Don’t forget your comms when it comes to business continuity planning

We had an internet outage at our office on Tuesday which made me very thankful that, due to our business continuity plan, we always have a backup plan for such events. It reminded me how marketeers need to make sure communications are included in their firm’s business continuity plans if they are not to find themselves in a sticky situation.

A few years ago, I was the newly appointed Communications Manager at a fintech company when the internet to the main office building which housed 98% of the staff went out for two whole days. It exposed to fairly elephant-sized holes in the business continuity planning.
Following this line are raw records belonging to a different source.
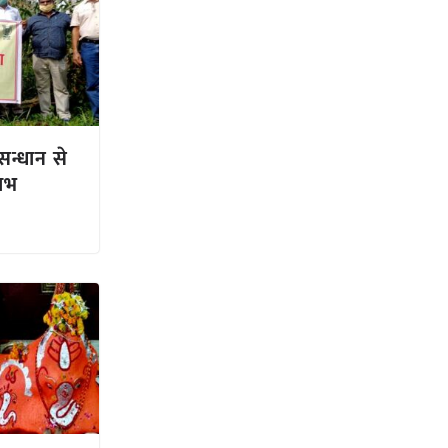
ुसन्धान से
लाभ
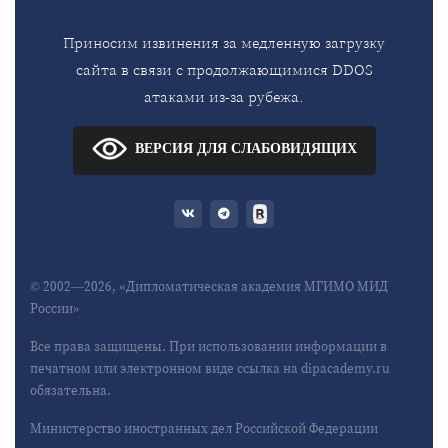
Приносим извинения за медленную загрузку
сайта в связи с продолжающимися DDOS
атаками из-за рубежа.
ВЕРСИЯ ДЛЯ СЛАБОВИДЯЩИХ
© 2002—2026, «Дипломатическая академия МГИМО МИД
России»
Все права защищены. При использовании информации в
печатном или электронном виде ссылка на dipacademy.ru
обязательна.
Министерство иностранных дел Российской Федерации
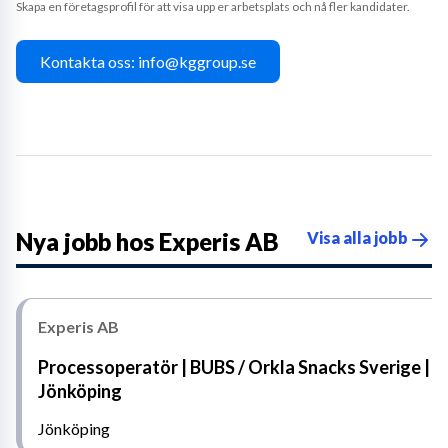
Skapa en företagsprofil för att visa upp er arbetsplats och nå fler kandidater.
Kontakta oss: info@kggroup.se
Nya jobb hos
Experis AB
Visa alla jobb
Experis AB
Processoperatör | BUBS / Orkla Snacks Sverige |
Jönköping
Jönköping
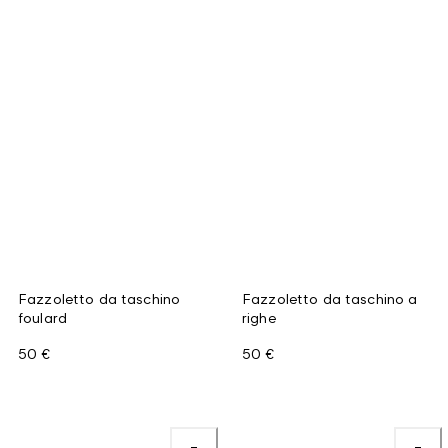
Fazzoletto da taschino
Fazzoletto da taschino a
foulard
righe
50 €
50 €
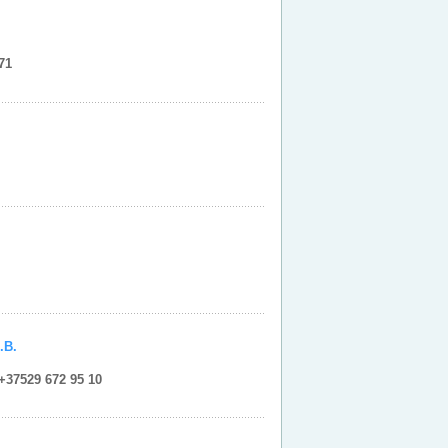
71
.В.
+37529 672 95 10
Two of these holes were external and internal communications.

Whilst a secondary site had previously been established for the client services team to relocate to in the event of an internet outage (VOIP phones meant there was no phone lines working either), elements of the technology also stopped working leading to a lot of very upset and confused clients.
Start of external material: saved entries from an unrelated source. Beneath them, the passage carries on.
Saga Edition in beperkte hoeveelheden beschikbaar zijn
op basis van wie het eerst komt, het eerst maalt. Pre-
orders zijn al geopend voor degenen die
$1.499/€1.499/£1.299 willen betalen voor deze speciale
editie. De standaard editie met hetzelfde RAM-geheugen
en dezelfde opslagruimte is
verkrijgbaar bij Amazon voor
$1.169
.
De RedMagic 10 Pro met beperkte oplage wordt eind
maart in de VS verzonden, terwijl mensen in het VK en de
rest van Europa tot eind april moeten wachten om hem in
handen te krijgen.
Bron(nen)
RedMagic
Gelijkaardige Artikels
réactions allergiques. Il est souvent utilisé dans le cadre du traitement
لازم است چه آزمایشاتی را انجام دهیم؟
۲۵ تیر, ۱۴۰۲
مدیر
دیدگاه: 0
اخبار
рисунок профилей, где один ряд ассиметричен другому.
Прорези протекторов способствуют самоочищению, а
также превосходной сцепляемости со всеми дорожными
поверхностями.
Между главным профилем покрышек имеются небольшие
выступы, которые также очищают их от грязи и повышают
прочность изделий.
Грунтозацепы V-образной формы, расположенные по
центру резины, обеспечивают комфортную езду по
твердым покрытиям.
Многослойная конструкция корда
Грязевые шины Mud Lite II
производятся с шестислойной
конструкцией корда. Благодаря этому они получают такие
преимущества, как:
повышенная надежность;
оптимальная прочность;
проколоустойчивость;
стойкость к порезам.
In all of the business continuity planning done just a few months earlier, no one had thought to involve my predecessor (or any of the marketing team) to cover the communications aspect.

The result was a communications, marketing and sales team unable to communicate in any manner with their clients apart from via one small tethered internet point I set up from the one place we could get signal in the office (the kitchen!)

We frantically pulled together some internal communications to share with the non-HQ staff (the field sales team and London-based staff) so they knew what was going on.

However, by this point an hour or so later the media had caught wind as to what was going on and my mobile was ringing off the hook with journalists looking for comment for their story on the fintech company whose technology went down due their office internet cutting out.

We won’t even start on the phone calls coming in from the parent company.

Several frantic days later the company had learnt its lesson the hard way and a new business continuity plan was pulled together with the marketing and communications teams involved throughout the process.

The next time the technology went down (unbelievably just a month later), polished and efficient internal and external communications were sent out keeping clients happy and the media at bay.

After such an interesting experience, one of my first questions now when starting with a new communications client is have they included communications in their business continuity plans, and can I check them for any holes!